Problem description> Which lines run from the one containing "Créer un compte ou se connecter pour" to the end of the listing below? Write them out exactly, both ends included, with nothing else.

Entries shown>
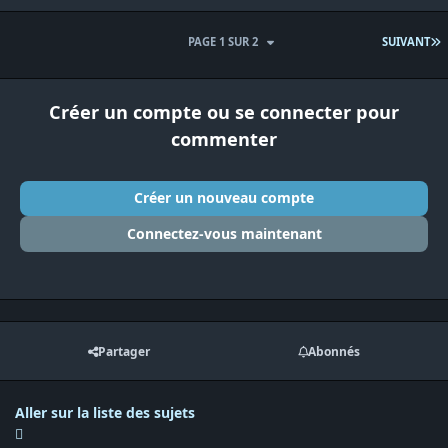
D
PAGE 1 SUR 2
SUIVANT
Créer un compte ou se connecter pour
commenter
Créer un nouveau compte
Connectez-vous maintenant
Partager
Abonnés
Aller sur la liste des sujets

Solution>
Créer un compte ou se connecter pour
commenter
Créer un nouveau compte
Connectez-vous maintenant
Partager
Abonnés
Aller sur la liste des sujets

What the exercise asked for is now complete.